→ EXERCISE DETAILS:
Look at the data below and print exactly the lines from its first line through the line with "informations grâce à des outils visuels"; the pictures stay out of the copy.

(Source data)
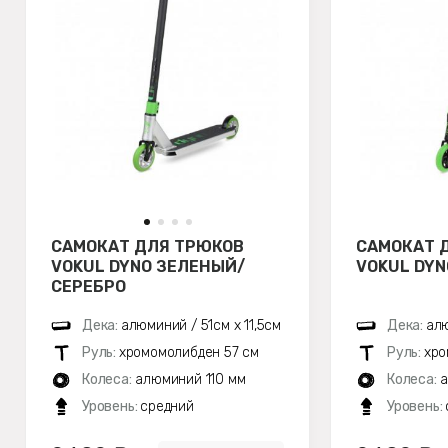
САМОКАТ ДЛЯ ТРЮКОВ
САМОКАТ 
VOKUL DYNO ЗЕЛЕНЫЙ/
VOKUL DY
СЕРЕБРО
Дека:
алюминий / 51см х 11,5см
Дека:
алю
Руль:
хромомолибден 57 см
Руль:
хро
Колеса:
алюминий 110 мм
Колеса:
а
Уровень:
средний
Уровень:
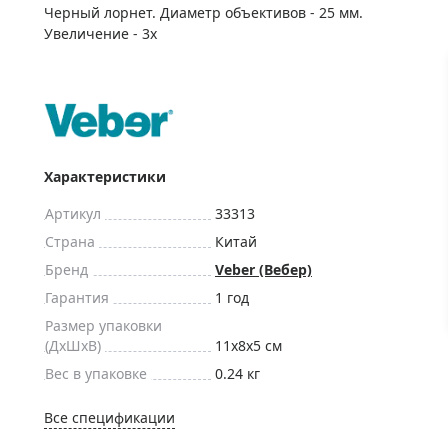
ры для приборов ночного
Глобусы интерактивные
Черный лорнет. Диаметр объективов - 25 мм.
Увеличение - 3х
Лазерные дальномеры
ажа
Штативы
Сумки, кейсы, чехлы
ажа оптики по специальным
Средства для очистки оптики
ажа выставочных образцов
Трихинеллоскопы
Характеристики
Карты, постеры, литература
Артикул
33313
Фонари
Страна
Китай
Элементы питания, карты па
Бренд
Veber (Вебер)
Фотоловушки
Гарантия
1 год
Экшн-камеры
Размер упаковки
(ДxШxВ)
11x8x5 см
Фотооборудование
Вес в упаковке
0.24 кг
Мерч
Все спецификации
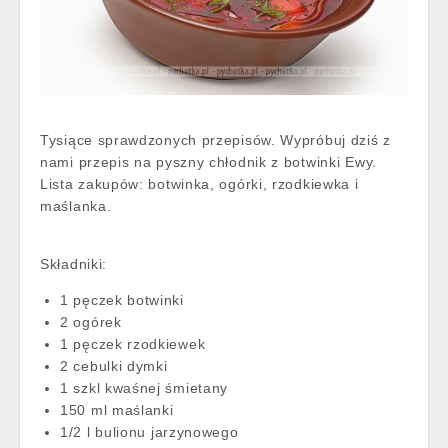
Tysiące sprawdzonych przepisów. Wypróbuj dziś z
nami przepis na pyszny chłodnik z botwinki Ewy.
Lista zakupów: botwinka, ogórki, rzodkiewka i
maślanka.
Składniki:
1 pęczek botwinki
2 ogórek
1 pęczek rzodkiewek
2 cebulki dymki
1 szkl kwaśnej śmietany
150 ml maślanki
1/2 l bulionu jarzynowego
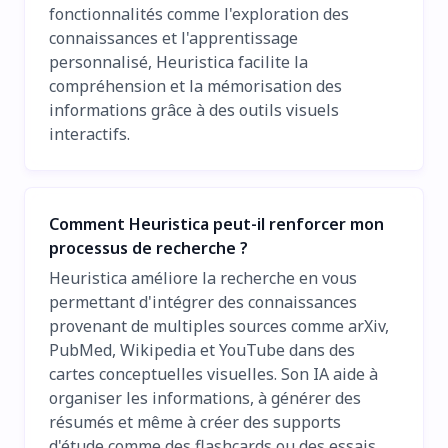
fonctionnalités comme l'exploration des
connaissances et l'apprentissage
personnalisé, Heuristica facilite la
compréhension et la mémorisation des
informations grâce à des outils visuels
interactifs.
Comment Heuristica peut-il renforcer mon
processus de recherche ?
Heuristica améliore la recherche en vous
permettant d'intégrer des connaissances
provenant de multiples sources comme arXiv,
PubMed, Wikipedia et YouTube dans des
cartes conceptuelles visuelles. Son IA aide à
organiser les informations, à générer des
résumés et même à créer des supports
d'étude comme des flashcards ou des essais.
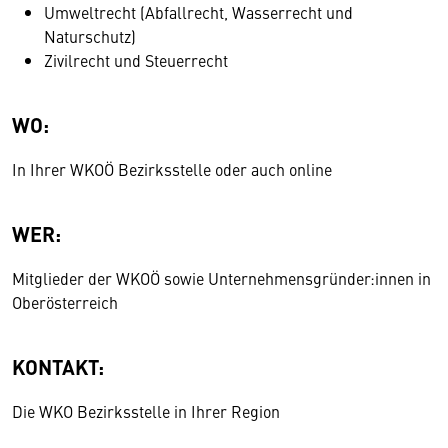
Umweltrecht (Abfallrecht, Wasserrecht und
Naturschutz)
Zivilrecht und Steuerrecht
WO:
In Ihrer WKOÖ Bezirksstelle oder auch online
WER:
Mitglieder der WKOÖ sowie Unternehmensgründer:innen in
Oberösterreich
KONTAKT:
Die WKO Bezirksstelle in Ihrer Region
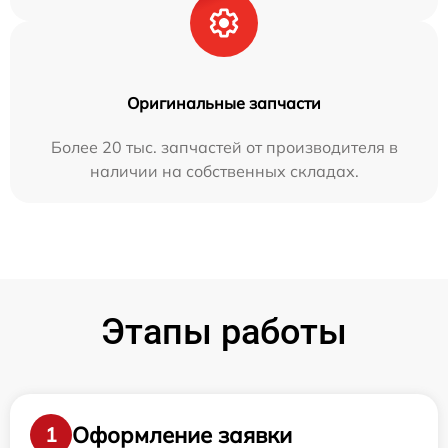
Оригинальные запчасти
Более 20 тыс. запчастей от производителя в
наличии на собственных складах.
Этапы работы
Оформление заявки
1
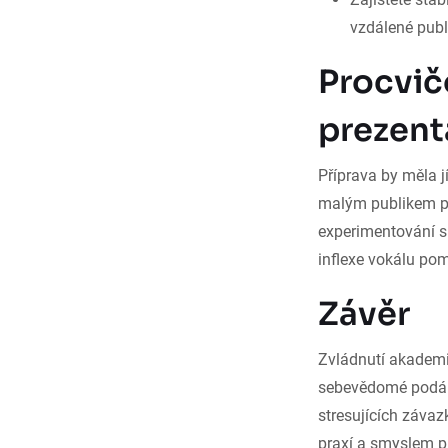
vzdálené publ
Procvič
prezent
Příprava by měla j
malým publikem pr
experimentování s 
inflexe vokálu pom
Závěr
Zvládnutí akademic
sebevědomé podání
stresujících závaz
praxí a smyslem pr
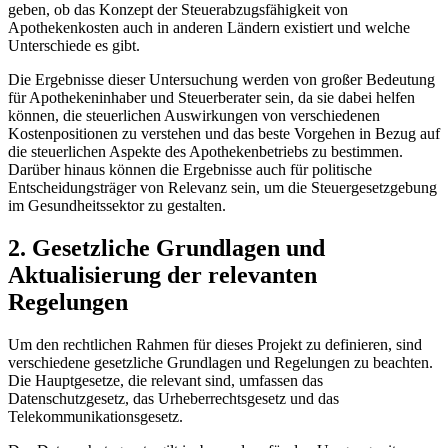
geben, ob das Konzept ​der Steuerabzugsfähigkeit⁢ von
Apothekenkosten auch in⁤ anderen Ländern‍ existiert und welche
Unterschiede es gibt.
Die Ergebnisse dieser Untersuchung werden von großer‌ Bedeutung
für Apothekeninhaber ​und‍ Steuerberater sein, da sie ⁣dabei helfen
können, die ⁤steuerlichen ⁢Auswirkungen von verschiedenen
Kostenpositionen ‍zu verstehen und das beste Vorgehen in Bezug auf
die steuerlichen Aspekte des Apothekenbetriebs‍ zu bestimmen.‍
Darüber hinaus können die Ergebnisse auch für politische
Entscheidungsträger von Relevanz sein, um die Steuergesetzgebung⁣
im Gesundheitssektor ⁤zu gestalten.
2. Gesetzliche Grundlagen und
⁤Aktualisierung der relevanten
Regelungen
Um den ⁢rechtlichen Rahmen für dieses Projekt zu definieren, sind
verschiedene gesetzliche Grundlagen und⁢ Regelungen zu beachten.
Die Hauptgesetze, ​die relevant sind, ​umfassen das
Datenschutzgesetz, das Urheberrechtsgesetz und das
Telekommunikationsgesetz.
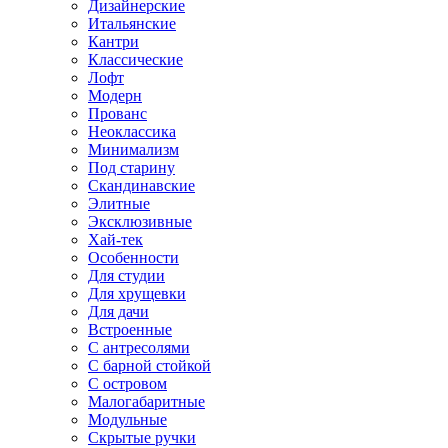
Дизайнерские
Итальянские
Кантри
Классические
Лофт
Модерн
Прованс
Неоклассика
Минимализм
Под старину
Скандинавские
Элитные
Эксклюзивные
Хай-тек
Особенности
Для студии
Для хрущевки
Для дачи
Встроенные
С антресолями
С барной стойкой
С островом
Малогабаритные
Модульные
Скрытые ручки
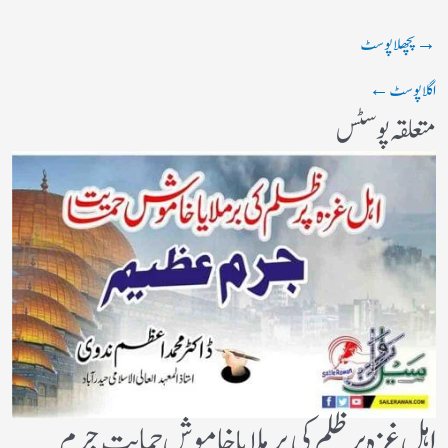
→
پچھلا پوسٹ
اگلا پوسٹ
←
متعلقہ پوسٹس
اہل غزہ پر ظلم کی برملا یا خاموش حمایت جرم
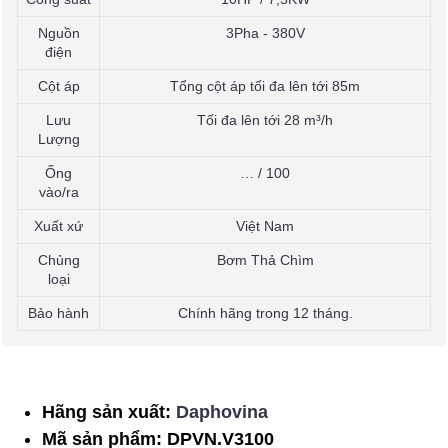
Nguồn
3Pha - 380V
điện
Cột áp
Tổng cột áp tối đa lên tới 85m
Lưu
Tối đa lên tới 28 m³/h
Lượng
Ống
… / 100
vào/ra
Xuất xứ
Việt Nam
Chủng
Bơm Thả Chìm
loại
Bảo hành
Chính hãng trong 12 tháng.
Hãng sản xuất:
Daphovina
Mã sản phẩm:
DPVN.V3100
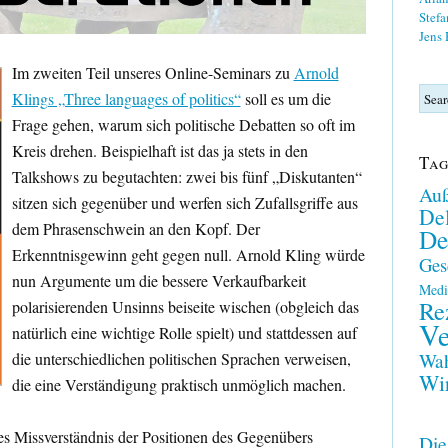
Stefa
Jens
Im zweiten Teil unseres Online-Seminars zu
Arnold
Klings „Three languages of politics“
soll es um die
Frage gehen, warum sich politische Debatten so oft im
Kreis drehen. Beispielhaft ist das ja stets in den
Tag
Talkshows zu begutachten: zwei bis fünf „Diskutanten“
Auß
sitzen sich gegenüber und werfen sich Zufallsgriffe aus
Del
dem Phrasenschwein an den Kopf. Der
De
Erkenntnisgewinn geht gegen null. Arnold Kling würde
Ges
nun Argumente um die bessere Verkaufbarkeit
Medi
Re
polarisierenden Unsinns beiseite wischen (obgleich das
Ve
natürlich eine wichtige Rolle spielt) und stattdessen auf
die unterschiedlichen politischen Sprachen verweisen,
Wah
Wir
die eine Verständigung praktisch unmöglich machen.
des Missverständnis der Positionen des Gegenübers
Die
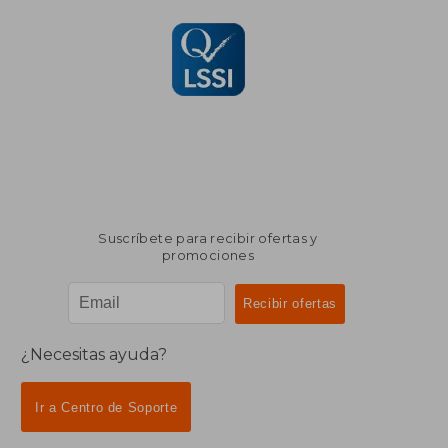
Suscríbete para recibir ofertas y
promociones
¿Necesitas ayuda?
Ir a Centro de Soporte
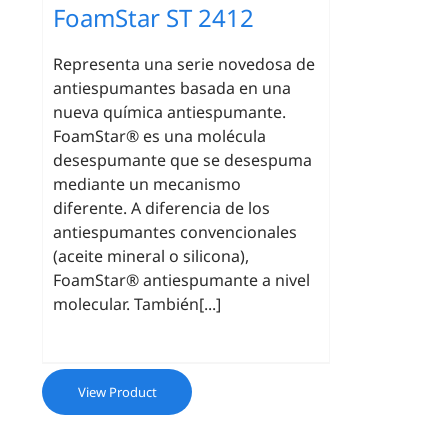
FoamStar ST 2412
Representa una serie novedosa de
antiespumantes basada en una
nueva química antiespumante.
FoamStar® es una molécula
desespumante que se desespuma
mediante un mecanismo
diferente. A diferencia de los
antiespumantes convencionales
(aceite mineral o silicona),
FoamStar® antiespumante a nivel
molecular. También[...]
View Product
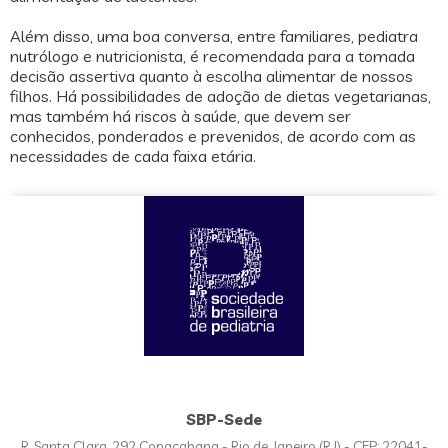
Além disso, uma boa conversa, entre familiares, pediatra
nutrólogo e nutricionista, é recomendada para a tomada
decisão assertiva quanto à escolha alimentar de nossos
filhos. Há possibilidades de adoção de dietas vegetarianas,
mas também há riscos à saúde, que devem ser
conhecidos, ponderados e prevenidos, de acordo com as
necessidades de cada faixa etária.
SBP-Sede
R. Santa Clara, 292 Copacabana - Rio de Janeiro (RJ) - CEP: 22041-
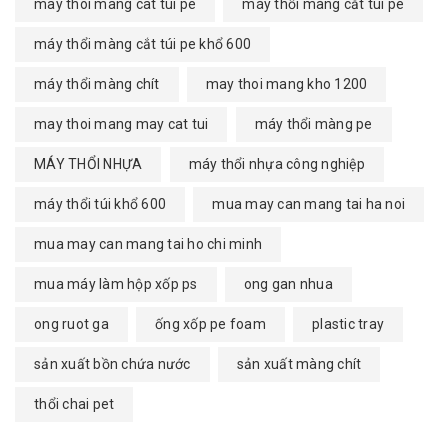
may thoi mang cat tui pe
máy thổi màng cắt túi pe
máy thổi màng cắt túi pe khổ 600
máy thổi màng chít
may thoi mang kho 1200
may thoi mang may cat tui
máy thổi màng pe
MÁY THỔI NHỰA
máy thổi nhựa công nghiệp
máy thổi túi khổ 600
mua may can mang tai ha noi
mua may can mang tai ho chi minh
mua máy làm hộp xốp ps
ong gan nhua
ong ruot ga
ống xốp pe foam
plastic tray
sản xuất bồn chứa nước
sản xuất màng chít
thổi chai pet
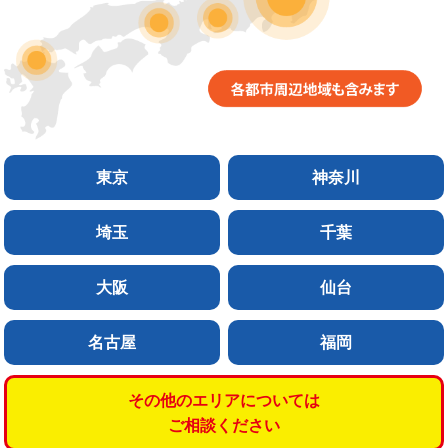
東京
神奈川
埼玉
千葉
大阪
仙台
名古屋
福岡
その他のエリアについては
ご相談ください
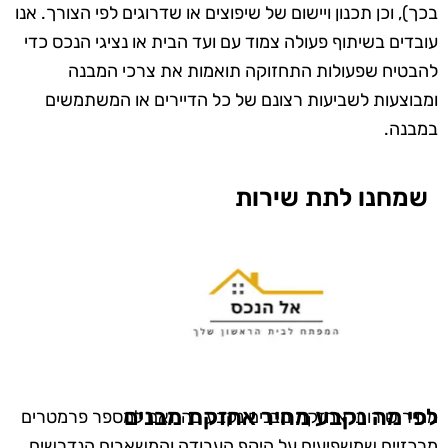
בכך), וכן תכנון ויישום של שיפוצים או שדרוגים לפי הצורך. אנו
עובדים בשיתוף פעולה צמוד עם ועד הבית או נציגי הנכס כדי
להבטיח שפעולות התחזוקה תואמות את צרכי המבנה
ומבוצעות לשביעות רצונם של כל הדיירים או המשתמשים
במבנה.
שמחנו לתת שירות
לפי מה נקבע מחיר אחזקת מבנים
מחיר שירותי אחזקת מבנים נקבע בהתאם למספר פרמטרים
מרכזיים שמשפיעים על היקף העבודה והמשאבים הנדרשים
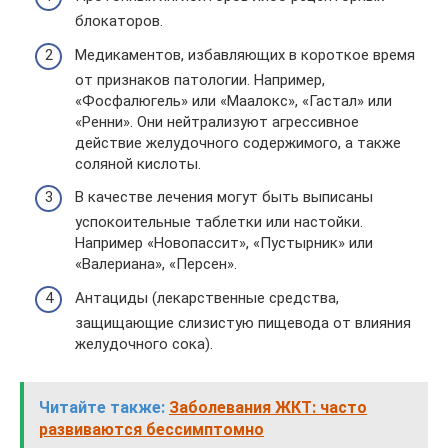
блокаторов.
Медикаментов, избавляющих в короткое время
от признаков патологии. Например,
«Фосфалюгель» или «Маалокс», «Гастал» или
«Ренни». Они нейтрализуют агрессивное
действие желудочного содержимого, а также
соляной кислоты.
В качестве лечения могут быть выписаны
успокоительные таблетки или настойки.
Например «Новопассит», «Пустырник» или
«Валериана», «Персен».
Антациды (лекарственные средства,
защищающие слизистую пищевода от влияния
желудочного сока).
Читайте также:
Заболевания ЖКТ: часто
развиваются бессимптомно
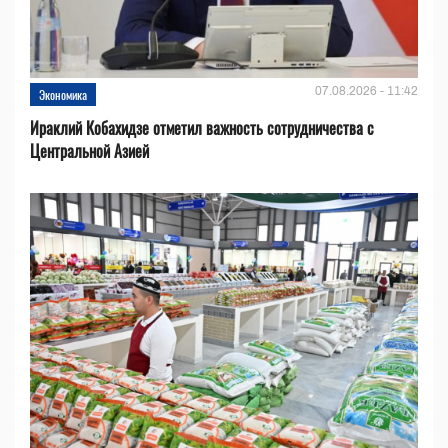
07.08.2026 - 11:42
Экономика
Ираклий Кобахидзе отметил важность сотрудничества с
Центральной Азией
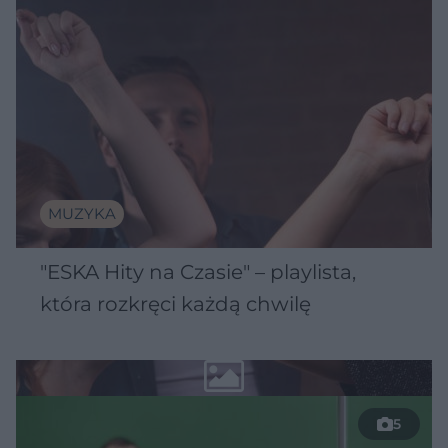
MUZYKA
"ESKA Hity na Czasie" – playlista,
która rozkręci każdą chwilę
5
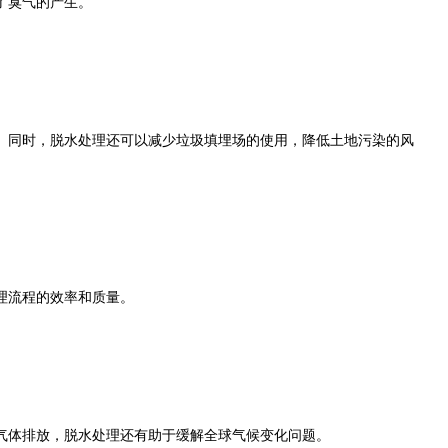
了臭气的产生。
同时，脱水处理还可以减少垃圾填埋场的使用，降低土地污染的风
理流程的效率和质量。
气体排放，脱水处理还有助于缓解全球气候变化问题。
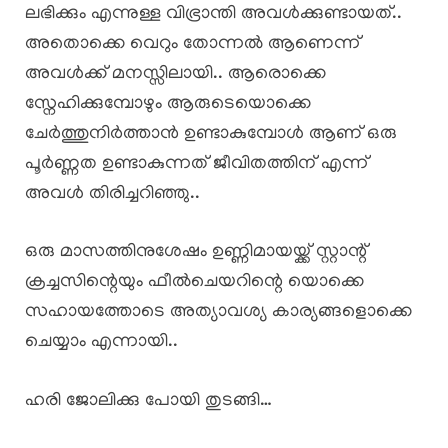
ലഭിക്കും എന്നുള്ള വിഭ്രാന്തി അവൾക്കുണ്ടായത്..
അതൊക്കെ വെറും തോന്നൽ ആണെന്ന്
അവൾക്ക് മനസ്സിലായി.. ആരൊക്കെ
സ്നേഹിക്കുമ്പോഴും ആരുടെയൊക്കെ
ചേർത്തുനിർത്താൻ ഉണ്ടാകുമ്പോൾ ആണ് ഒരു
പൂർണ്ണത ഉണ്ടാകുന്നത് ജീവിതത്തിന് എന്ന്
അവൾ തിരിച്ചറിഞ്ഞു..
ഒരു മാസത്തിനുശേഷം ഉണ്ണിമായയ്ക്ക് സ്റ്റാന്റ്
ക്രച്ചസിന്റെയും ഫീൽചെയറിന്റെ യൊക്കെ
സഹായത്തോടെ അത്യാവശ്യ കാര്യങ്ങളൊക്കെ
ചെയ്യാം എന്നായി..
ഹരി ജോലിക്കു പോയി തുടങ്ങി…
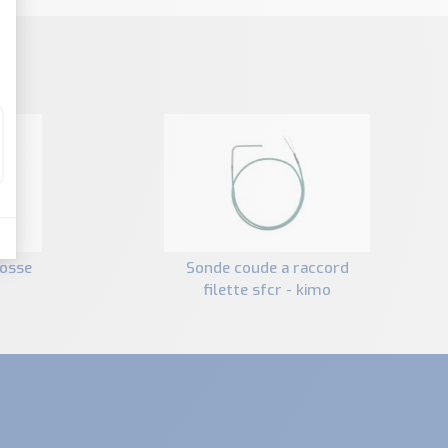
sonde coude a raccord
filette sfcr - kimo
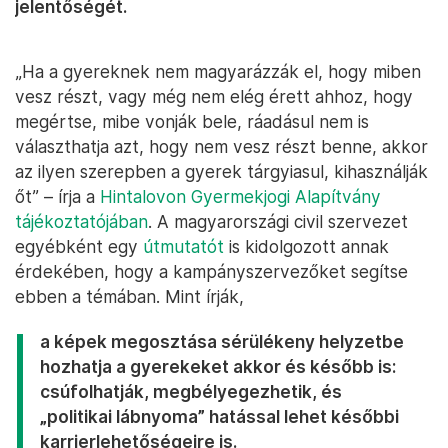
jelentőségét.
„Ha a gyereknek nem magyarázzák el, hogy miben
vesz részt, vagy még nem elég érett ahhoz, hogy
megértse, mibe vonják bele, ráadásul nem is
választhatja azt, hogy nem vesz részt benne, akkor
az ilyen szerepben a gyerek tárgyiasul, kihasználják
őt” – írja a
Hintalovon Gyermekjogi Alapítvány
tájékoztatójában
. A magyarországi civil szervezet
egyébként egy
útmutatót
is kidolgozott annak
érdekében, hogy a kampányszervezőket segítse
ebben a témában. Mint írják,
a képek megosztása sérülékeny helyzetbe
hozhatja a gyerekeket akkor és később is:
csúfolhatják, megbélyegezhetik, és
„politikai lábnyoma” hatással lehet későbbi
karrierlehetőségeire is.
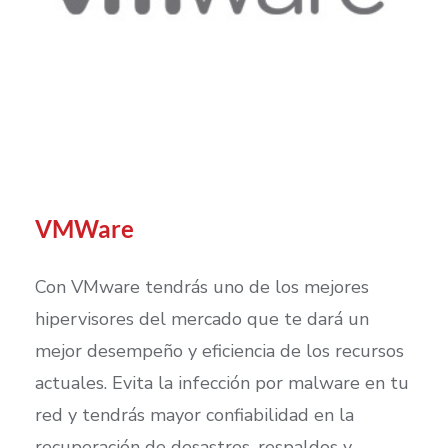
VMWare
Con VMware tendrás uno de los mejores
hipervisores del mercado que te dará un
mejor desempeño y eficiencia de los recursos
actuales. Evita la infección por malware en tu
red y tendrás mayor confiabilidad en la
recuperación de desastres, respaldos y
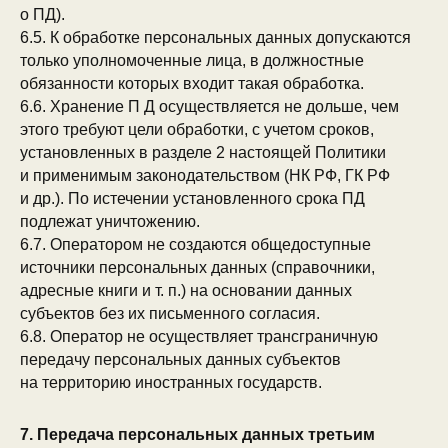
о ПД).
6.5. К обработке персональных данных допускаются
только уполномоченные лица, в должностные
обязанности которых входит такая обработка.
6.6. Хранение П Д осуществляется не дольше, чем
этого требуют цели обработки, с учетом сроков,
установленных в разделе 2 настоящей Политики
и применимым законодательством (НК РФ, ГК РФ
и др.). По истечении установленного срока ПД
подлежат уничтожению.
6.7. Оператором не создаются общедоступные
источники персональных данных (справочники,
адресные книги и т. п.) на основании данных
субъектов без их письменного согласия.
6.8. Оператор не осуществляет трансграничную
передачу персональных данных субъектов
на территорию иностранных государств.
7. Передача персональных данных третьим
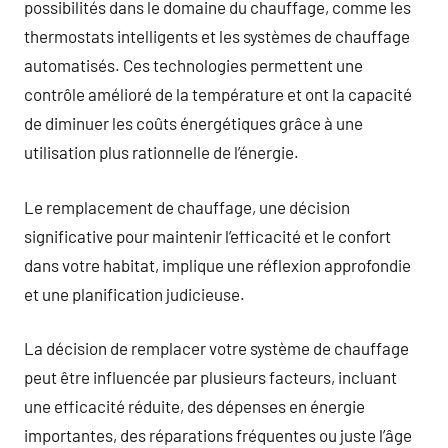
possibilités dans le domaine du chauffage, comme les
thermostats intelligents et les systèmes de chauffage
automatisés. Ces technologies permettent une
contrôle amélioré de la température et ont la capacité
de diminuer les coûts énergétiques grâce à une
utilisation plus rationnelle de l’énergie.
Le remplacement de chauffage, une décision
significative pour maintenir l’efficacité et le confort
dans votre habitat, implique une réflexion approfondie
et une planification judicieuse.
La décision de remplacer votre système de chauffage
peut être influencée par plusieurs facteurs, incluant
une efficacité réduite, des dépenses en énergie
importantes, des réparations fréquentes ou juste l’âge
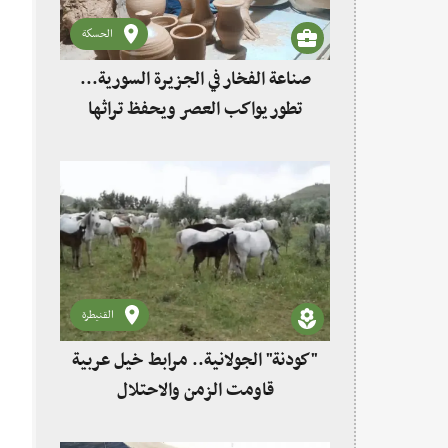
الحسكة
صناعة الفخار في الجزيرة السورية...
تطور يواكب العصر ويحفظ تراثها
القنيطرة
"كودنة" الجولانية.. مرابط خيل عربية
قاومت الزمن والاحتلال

→ WRITTEN SOLUTION:
САМОКАТ ДЛЯ ТРЮКОВ
САМОКАТ 
VOKUL DYNO ЗЕЛЕНЫЙ/
VOKUL DY
СЕРЕБРО
Дека:
алюминий / 51см х 11,5см
Дека:
алю
Руль:
хромомолибден 57 см
Руль:
хро
Колеса:
алюминий 110 мм
Колеса:
а
Уровень:
средний
Уровень:
ры для приборов ночного
Глобусы интерактивные
Черный лорнет. Диаметр объективов - 25 мм.
Увеличение - 3х
Лазерные дальномеры
ажа
Штативы
Сумки, кейсы, чехлы
ажа оптики по специальным
Средства для очистки оптики
ажа выставочных образцов
Трихинеллоскопы
Характеристики
Карты, постеры, литература
Артикул
33313
Фонари
Страна
Китай
Элементы питания, карты па
Бренд
Veber (Вебер)
Фотоловушки
Гарантия
1 год
Экшн-камеры
Размер упаковки
(ДxШxВ)
11x8x5 см
Фотооборудование
Вес в упаковке
0.24 кг
Мерч
Все спецификации
Tysiące sprawdzonych przepisów. Wypróbuj dziś z
nami przepis na pyszny chłodnik z botwinki Ewy.
Lista zakupów: botwinka, ogórki, rzodkiewka i
maślanka.
Składniki:
1 pęczek botwinki
2 ogórek
1 pęczek rzodkiewek
2 cebulki dymki
1 szkl kwaśnej śmietany
150 ml maślanki
1/2 l bulionu jarzynowego
fonctionnalités comme l'exploration des
connaissances et l'apprentissage
personnalisé, Heuristica facilite la
compréhension et la mémorisation des
informations grâce à des outils visuels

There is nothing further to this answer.